Exercise: Make a verbatim transcription of the records, without the pictures.

── Supplied entries ──

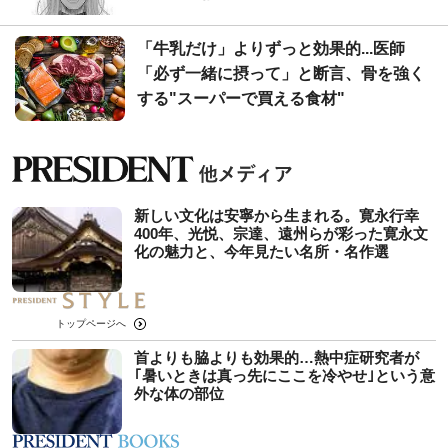
「牛乳だけ」よりずっと効果的...医師
「必ず一緒に摂って」と断言、骨を強く
する"スーパーで買える食材"
新しい文化は安寧から生まれる。寛永行幸
400年、光悦、宗達、遠州らが彩った寛永文
化の魅力と、今年見たい名所・名作選
トップページへ
首よりも脇よりも効果的…熱中症研究者が
｢暑いときは真っ先にここを冷やせ｣という意
外な体の部位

───

Solution to this task:
「牛乳だけ」よりずっと効果的...医師
「必ず一緒に摂って」と断言、骨を強く
する"スーパーで買える食材"
新しい文化は安寧から生まれる。寛永行幸
400年、光悦、宗達、遠州らが彩った寛永文
化の魅力と、今年見たい名所・名作選
トップページへ
首よりも脇よりも効果的…熱中症研究者が
｢暑いときは真っ先にここを冷やせ｣という意
外な体の部位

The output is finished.